ModelConfig

ModelConfig is the most important parameter in DT. It is used to set how to clean and preprocess the data automatically, and how to assemble various network components to building a neural nets for prediction tasks, as well as the setting of hyper-parameters of nets, etc. If you do not change any settings in ModelConfig, DT will work in most cases as well. However, you can get a better performance by tuning the parameters in ModelConfig.

We describe in detail below.

Simple use case for ModelConfig

from deeptables.models.deeptable import DeepTable, ModelConfig
from deeptables.models.deepnets import DeepFM

conf = ModelConfig(
    nets=DeepFM, # same as `nets=['linear','dnn_nets','fm_nets']`
    categorical_columns='auto', # or categorical_columns=['x1', 'x2', 'x3', ...]
    metrics=['AUC', 'accuracy'], # can be `metrics=['RootMeanSquaredError']` for regression task
    auto_categorize=True,
    auto_discrete=False,
    embeddings_output_dim=20,
    embedding_dropout=0.3,
    )
dt = DeepTable(config=conf)
dt.fit(X, y)

Parameters

nets

list of str or custom function, (default=['dnn_nets'])
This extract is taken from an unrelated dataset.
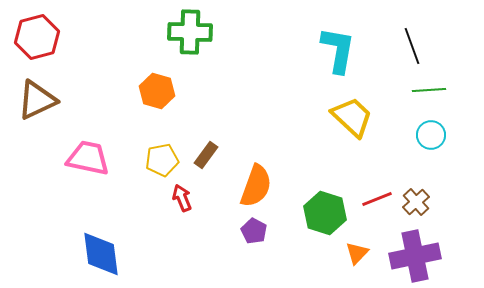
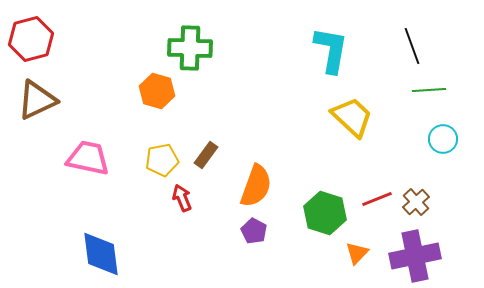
green cross: moved 16 px down
red hexagon: moved 6 px left, 2 px down
cyan L-shape: moved 7 px left
cyan circle: moved 12 px right, 4 px down
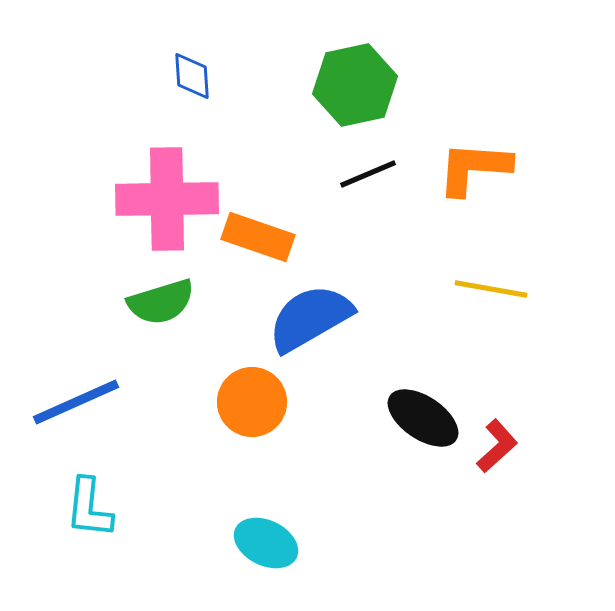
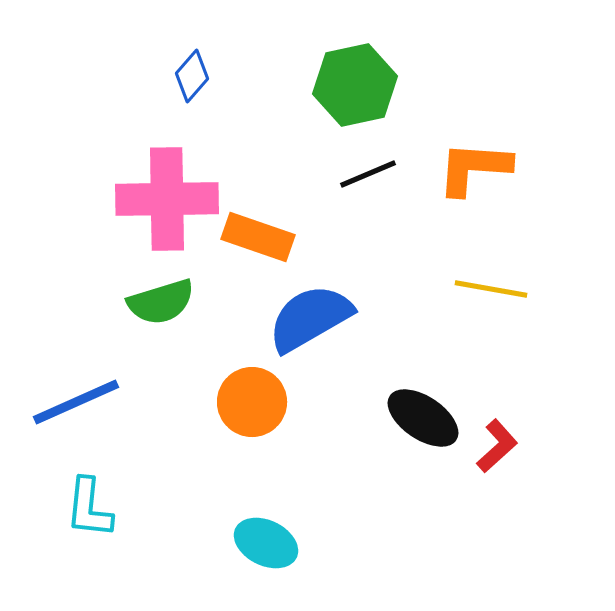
blue diamond: rotated 45 degrees clockwise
You can use multiple components to compose neural network joint training to perform prediction tasks.

The value of nets can be any combination of component name, preset model and custom function.

components:

  • ‘dnn_nets’
  • ‘linear’
  • ‘cin_nets’
  • ‘fm_nets’
  • ‘afm_nets’
  • ‘opnn_nets’
  • ‘ipnn_nets’
  • ‘pnn_nets’,
  • ‘cross_nets’
  • ‘cross_dnn_nets’
  • ‘dcn_nets’,
  • ‘autoint_nets’
  • ‘fg_nets’
  • ‘fgcnn_cin_nets’
  • ‘fgcnn_fm_nets’
  • ‘fgcnn_ipnn_nets’
  • ‘fgcnn_dnn_nets’
  • ‘fibi_nets’
  • ‘fibi_dnn_nets’

preset models: (in package deeptables.models.deepnets)

  • DeepFM
  • xDeepFM
  • DCN
  • PNN
  • WideDeep
  • AutoInt
  • AFM
  • FGCNN
  • FibiNet

custom function:

def custom_net(embeddings, flatten_emb_layer, dense_layer, concat_emb_dense, config, model_desc):
    out = layers.Dense(10)(flatten_emb_layer)
    return out

examples:

from deeptables.models.deeptable import ModelConfig, DeepTable
from deeptables.models import deepnets
from tensorflow.keras import layers

#preset model
conf = ModelConfig(nets=deepnets.DeepFM)

#list of str(name of component)
conf = ModelConfig(nets=['linear','dnn_nets','cin_nets','cross_nets'])
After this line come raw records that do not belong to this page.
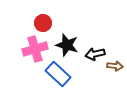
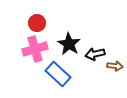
red circle: moved 6 px left
black star: moved 2 px right, 1 px up; rotated 15 degrees clockwise
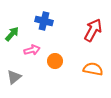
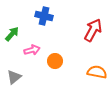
blue cross: moved 5 px up
orange semicircle: moved 4 px right, 3 px down
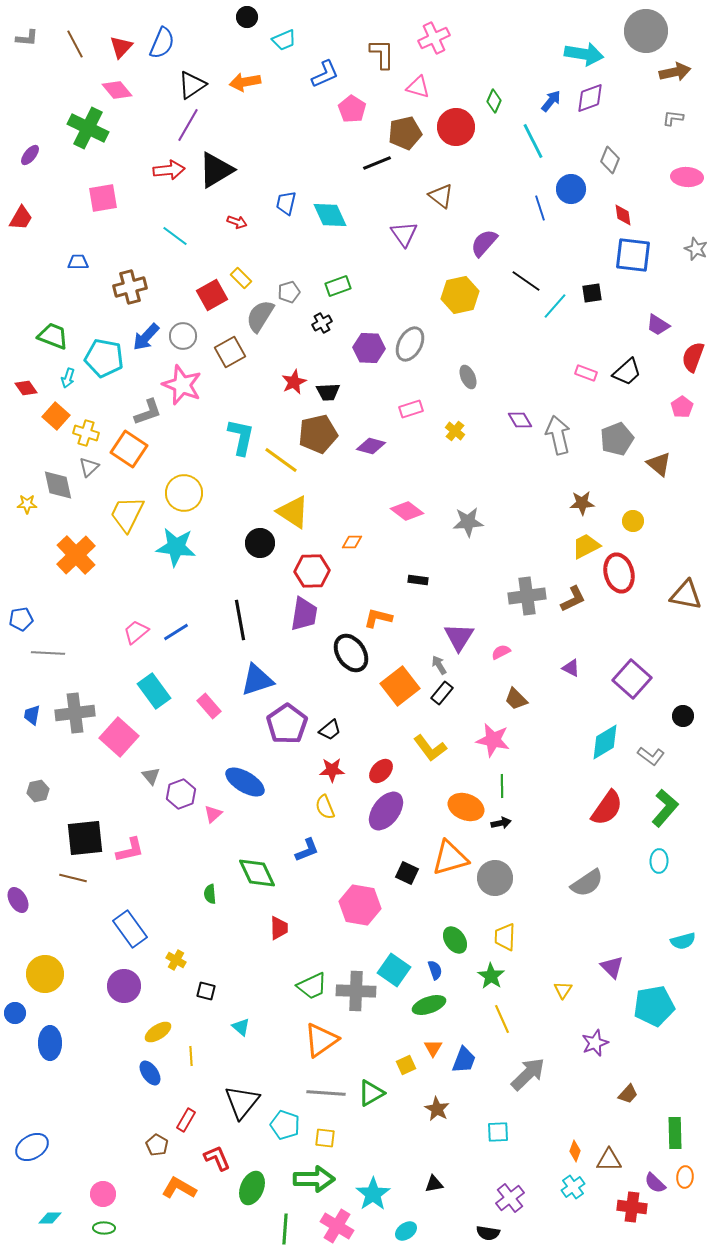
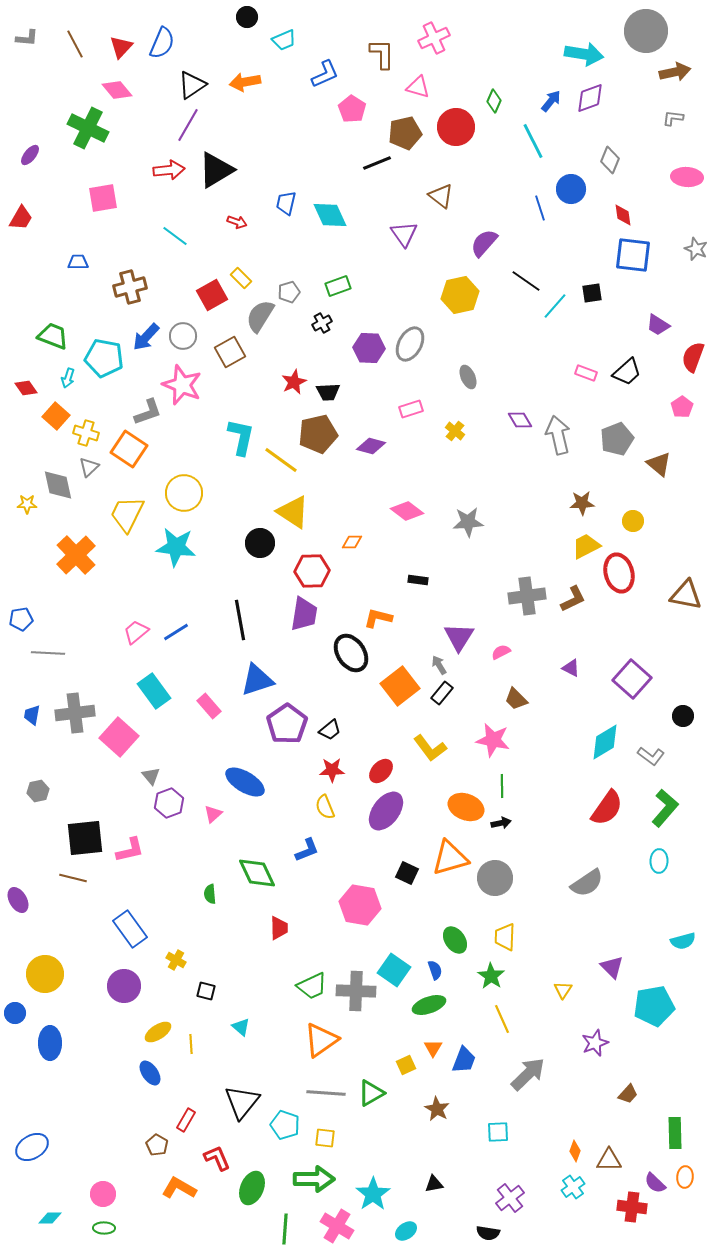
purple hexagon at (181, 794): moved 12 px left, 9 px down
yellow line at (191, 1056): moved 12 px up
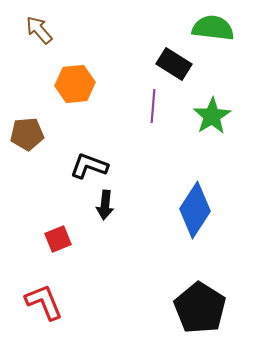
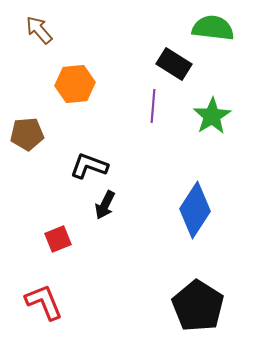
black arrow: rotated 20 degrees clockwise
black pentagon: moved 2 px left, 2 px up
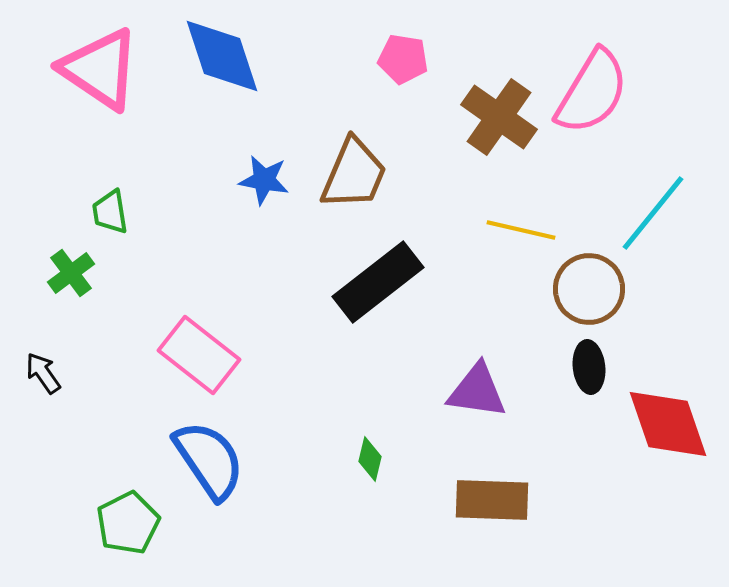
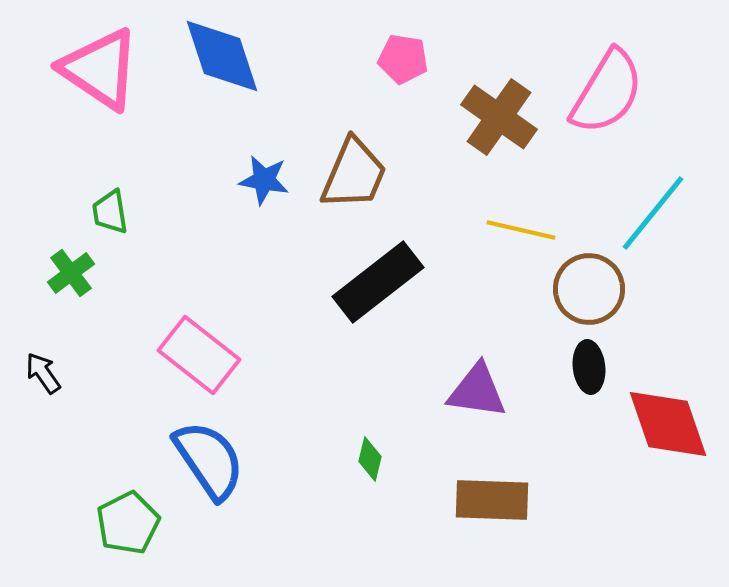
pink semicircle: moved 15 px right
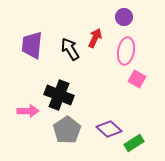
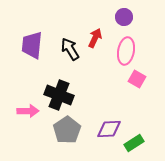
purple diamond: rotated 45 degrees counterclockwise
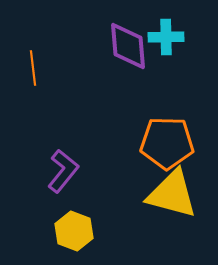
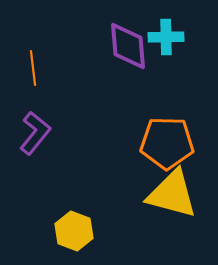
purple L-shape: moved 28 px left, 38 px up
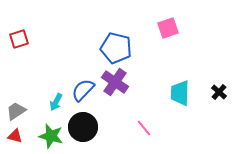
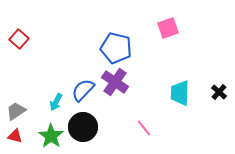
red square: rotated 30 degrees counterclockwise
green star: rotated 20 degrees clockwise
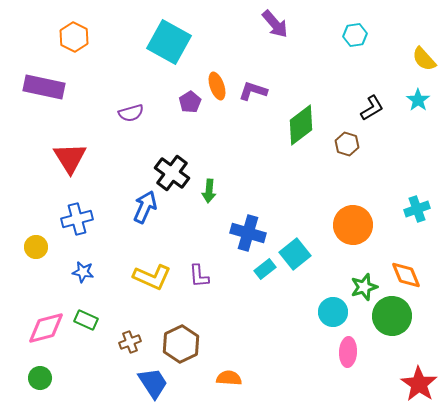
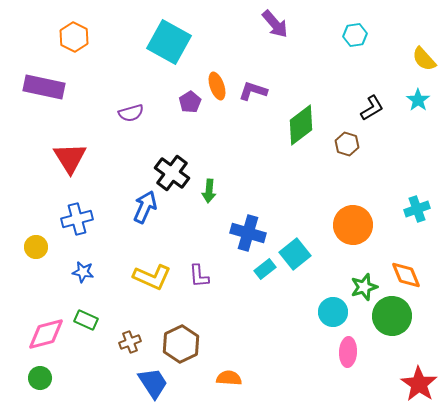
pink diamond at (46, 328): moved 6 px down
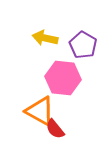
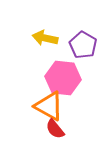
orange triangle: moved 9 px right, 5 px up
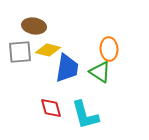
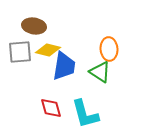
blue trapezoid: moved 3 px left, 2 px up
cyan L-shape: moved 1 px up
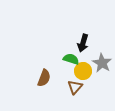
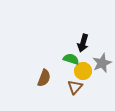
gray star: rotated 18 degrees clockwise
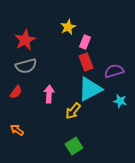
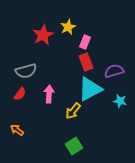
red star: moved 18 px right, 5 px up
gray semicircle: moved 5 px down
red semicircle: moved 4 px right, 2 px down
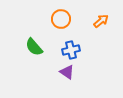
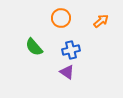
orange circle: moved 1 px up
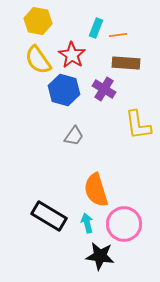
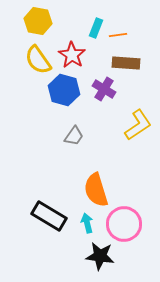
yellow L-shape: rotated 116 degrees counterclockwise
#mixed preset model and names
conf = ModelConfig(nets=deepnets.WideDeep+['cin_nets'])

#mixed names and custom function
def custom_net(embeddings, flatten_emb_layer, dense_layer, concat_emb_dense, config, model_desc):
    out = layers.Dense(10)(flatten_emb_layer)
    return out
conf = ModelConfig(nets=['linear', custom_net])

categorical_columns

list of strings or ‘auto’, optional, (default='auto')

Only categorical features will be passed into embedding layer, and most of the components in DT are specially designed for the embedding outputs for feature extraction. Reasonable selection of categorical features is critical to model performance.

If list of strings, interpreted as column names.

If 'auto', get the categorical columns automatically. object, bool and category columns will be selected by default, and [auto_categorize] will no longer take effect.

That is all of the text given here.